Collected data
◆ ◆ ◆ ◆
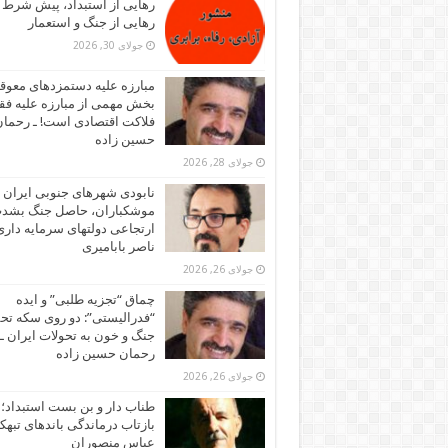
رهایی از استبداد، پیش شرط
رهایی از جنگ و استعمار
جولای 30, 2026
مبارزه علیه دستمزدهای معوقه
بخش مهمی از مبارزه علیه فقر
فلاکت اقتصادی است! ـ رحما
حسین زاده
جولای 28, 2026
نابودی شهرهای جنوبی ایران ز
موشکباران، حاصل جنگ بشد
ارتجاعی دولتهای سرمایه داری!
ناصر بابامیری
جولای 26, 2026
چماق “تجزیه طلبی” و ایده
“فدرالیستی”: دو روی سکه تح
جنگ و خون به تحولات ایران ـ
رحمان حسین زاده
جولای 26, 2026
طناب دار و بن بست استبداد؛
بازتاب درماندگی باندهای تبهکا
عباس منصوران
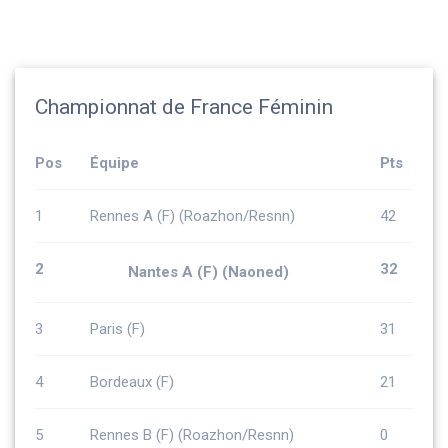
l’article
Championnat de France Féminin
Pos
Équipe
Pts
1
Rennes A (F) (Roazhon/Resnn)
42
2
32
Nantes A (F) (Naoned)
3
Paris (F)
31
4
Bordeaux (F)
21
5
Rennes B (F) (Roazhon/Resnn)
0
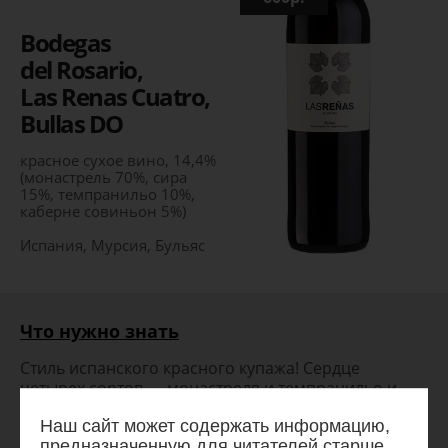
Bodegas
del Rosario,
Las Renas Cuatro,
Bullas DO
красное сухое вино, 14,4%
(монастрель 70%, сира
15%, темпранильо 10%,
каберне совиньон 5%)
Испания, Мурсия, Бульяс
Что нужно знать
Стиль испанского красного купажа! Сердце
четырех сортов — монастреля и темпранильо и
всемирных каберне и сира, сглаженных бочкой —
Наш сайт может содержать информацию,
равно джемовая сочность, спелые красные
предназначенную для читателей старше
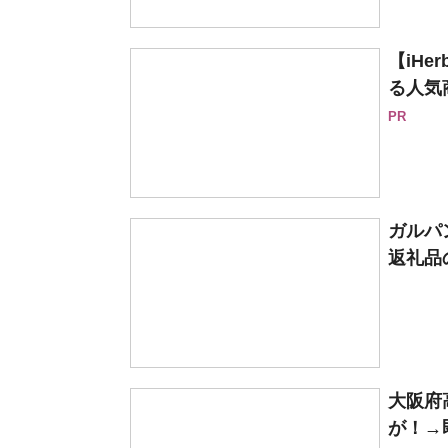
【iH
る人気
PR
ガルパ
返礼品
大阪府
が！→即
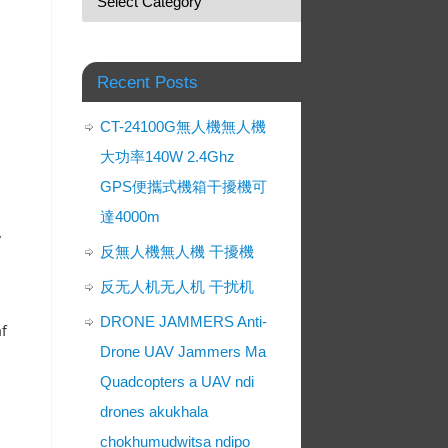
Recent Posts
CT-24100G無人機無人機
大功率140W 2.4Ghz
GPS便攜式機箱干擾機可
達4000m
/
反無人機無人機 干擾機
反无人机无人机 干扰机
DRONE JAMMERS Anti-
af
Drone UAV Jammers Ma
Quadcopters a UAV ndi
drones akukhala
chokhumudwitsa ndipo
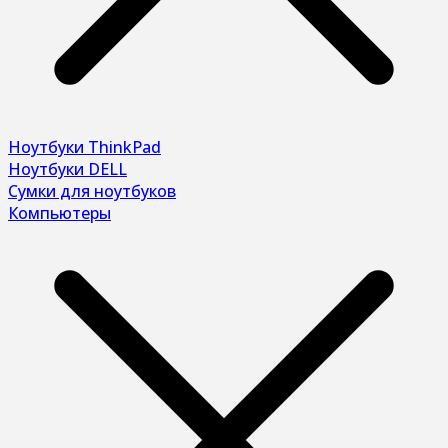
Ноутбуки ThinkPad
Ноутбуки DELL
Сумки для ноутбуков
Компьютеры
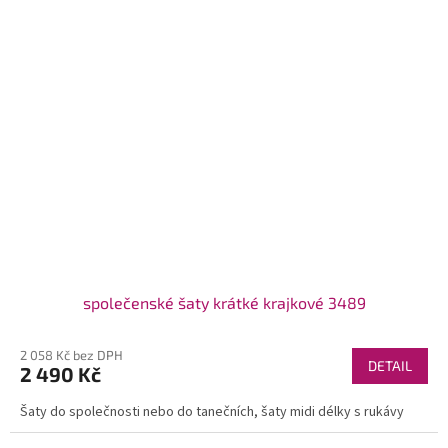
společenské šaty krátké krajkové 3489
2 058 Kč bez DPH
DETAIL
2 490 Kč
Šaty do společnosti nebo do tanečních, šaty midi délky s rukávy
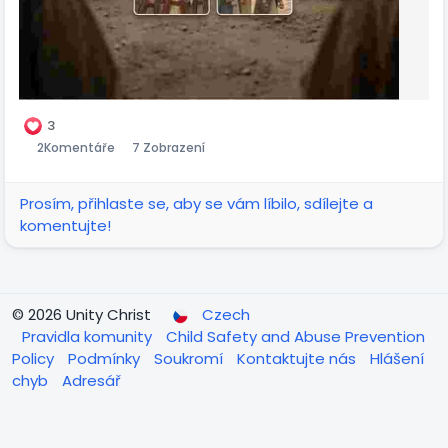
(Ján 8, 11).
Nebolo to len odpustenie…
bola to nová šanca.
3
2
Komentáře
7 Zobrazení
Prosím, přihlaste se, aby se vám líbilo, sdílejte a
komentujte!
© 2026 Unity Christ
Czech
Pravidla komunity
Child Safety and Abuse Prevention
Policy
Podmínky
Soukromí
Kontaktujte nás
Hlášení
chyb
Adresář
◆ ◆ ◆ ◆
--- Work to complete ---
With the pictures removed, return each record above exactly as given.

--- Your response ---
رهایی از استبداد، پیش شرط
رهایی از جنگ و استعمار
جولای 30, 2026
مبارزه علیه دستمزدهای معوقه
بخش مهمی از مبارزه علیه فقر
فلاکت اقتصادی است! ـ رحما
حسین زاده
جولای 28, 2026
نابودی شهرهای جنوبی ایران ز
موشکباران، حاصل جنگ بشد
ارتجاعی دولتهای سرمایه داری!
ناصر بابامیری
جولای 26, 2026
چماق “تجزیه طلبی” و ایده
“فدرالیستی”: دو روی سکه تح
جنگ و خون به تحولات ایران ـ
رحمان حسین زاده
جولای 26, 2026
طناب دار و بن بست استبداد؛
بازتاب درماندگی باندهای تبهکا
عباس منصوران
l’article
Championnat de France Féminin
Pos
Équipe
Pts
1
Rennes A (F) (Roazhon/Resnn)
42
2
32
Nantes A (F) (Naoned)
3
Paris (F)
31
4
Bordeaux (F)
21
5
Rennes B (F) (Roazhon/Resnn)
0
Bodegas
del Rosario,
Las Renas Cuatro,
Bullas DO
красное сухое вино, 14,4%
(монастрель 70%, сира
15%, темпранильо 10%,
каберне совиньон 5%)
Испания, Мурсия, Бульяс
Что нужно знать
Стиль испанского красного купажа! Сердце
четырех сортов — монастреля и темпранильо и
всемирных каберне и сира, сглаженных бочкой —
Наш сайт может содержать информацию,
равно джемовая сочность, спелые красные
предназначенную для читателей старше
【iH
る人気
PR
ガルパ
返礼品
大阪府
が！→即
Recent Posts
CT-24100G無人機無人機
大功率140W 2.4Ghz
GPS便攜式機箱干擾機可
達4000m
/
反無人機無人機 干擾機
反无人机无人机 干扰机
DRONE JAMMERS Anti-
af
Drone UAV Jammers Ma
Quadcopters a UAV ndi
drones akukhala
chokhumudwitsa ndipo
Ноутбуки ThinkPad
Ноутбуки DELL
Сумки для ноутбуков
Компьютеры
společenské šaty krátké krajkové 3489
2 058 Kč bez DPH
DETAIL
2 490 Kč
Šaty do společnosti nebo do tanečních, šaty midi délky s rukávy
(Ján 8, 11).
Nebolo to len odpustenie…
bola to nová šanca.
3
2
Komentáře
7 Zobrazení
Prosím, přihlaste se, aby se vám líbilo, sdílejte a
komentujte!
© 2026 Unity Christ
Czech
Pravidla komunity
Child Safety and Abuse Prevention
Policy
Podmínky
Soukromí
Kontaktujte nás
Hlášení
chyb
Adresář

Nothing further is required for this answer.